What the exercise asks → Pictures aside, return all of the records exactly as they stand.

(Entries taken from a collection)

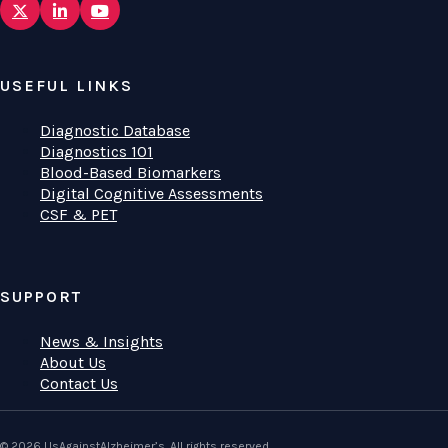
USEFUL LINKS
Diagnostic Database
Diagnostics 101
Blood-Based Biomarkers
Digital Cognitive Assessments
CSF & PET
SUPPORT
News & Insights
About Us
Contact Us
© 2026 UsAgainstAlzheimer’s. All rights reserved.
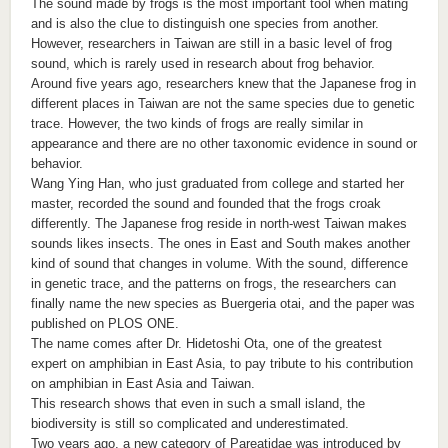
The sound made by frogs is the most important tool when mating
and is also the clue to distinguish one species from another.
However, researchers in Taiwan are still in a basic level of frog
sound, which is rarely used in research about frog behavior.
Around five years ago, researchers knew that the Japanese frog in
different places in Taiwan are not the same species due to genetic
trace. However, the two kinds of frogs are really similar in
appearance and there are no other taxonomic evidence in sound or
behavior.
Wang Ying Han, who just graduated from college and started her
master, recorded the sound and founded that the frogs croak
differently. The Japanese frog reside in north-west Taiwan makes
sounds likes insects. The ones in East and South makes another
kind of sound that changes in volume. With the sound, difference
in genetic trace, and the patterns on frogs, the researchers can
finally name the new species as Buergeria otai, and the paper was
published on PLOS ONE.
The name comes after Dr. Hidetoshi Ota, one of the greatest
expert on amphibian in East Asia, to pay tribute to his contribution
on amphibian in East Asia and Taiwan.
This research shows that even in such a small island, the
biodiversity is still so complicated and underestimated.
Two years ago, a new category of Pareatidae was introduced by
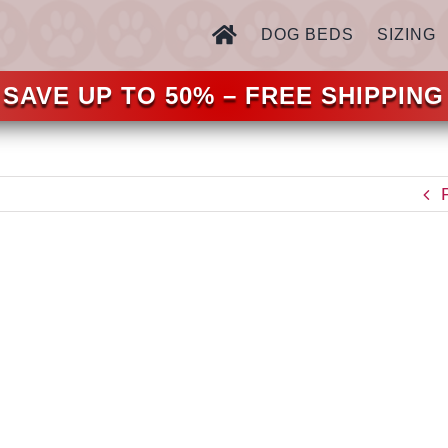
DOG BEDS
SIZING
SAVE UP TO 50% – FREE SHIPPING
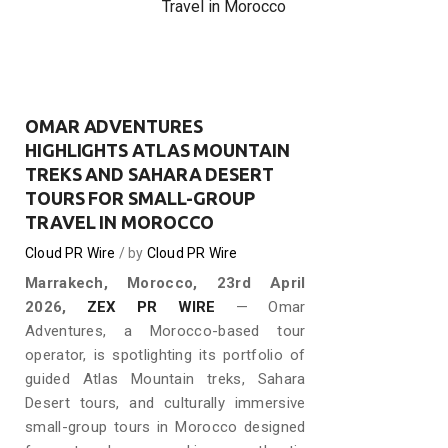
Travel in Morocco
OMAR ADVENTURES
HIGHLIGHTS ATLAS MOUNTAIN
TREKS AND SAHARA DESERT
TOURS FOR SMALL-GROUP
TRAVEL IN MOROCCO
Cloud PR Wire
by
Cloud PR Wire
Marrakech, Morocco, 23rd April
2026,
ZEX PR WIRE
— Omar
Adventures, a Morocco-based tour
operator, is spotlighting its portfolio of
guided Atlas Mountain treks, Sahara
Desert tours, and culturally immersive
small-group tours in Morocco designed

Output of the task →
USEFUL LINKS
Diagnostic Database
Diagnostics 101
Blood-Based Biomarkers
Digital Cognitive Assessments
CSF & PET
SUPPORT
News & Insights
About Us
Contact Us
© 2026 UsAgainstAlzheimer’s. All rights reserved.
The sound made by frogs is the most important tool when mating
and is also the clue to distinguish one species from another.
However, researchers in Taiwan are still in a basic level of frog
sound, which is rarely used in research about frog behavior.
Around five years ago, researchers knew that the Japanese frog in
different places in Taiwan are not the same species due to genetic
trace. However, the two kinds of frogs are really similar in
appearance and there are no other taxonomic evidence in sound or
behavior.
Wang Ying Han, who just graduated from college and started her
master, recorded the sound and founded that the frogs croak
differently. The Japanese frog reside in north-west Taiwan makes
sounds likes insects. The ones in East and South makes another
kind of sound that changes in volume. With the sound, difference
in genetic trace, and the patterns on frogs, the researchers can
finally name the new species as Buergeria otai, and the paper was
published on PLOS ONE.
The name comes after Dr. Hidetoshi Ota, one of the greatest
expert on amphibian in East Asia, to pay tribute to his contribution
on amphibian in East Asia and Taiwan.
This research shows that even in such a small island, the
biodiversity is still so complicated and underestimated.
Two years ago, a new category of Pareatidae was introduced by
DOG BEDS
SIZING
SAVE UP TO 50% – FREE SHIPPING
Travel in Morocco
OMAR ADVENTURES
HIGHLIGHTS ATLAS MOUNTAIN
TREKS AND SAHARA DESERT
TOURS FOR SMALL-GROUP
TRAVEL IN MOROCCO
Cloud PR Wire
by
Cloud PR Wire
Marrakech, Morocco, 23rd April
2026,
ZEX PR WIRE
— Omar
Adventures, a Morocco-based tour
operator, is spotlighting its portfolio of
guided Atlas Mountain treks, Sahara
Desert tours, and culturally immersive
small-group tours in Morocco designed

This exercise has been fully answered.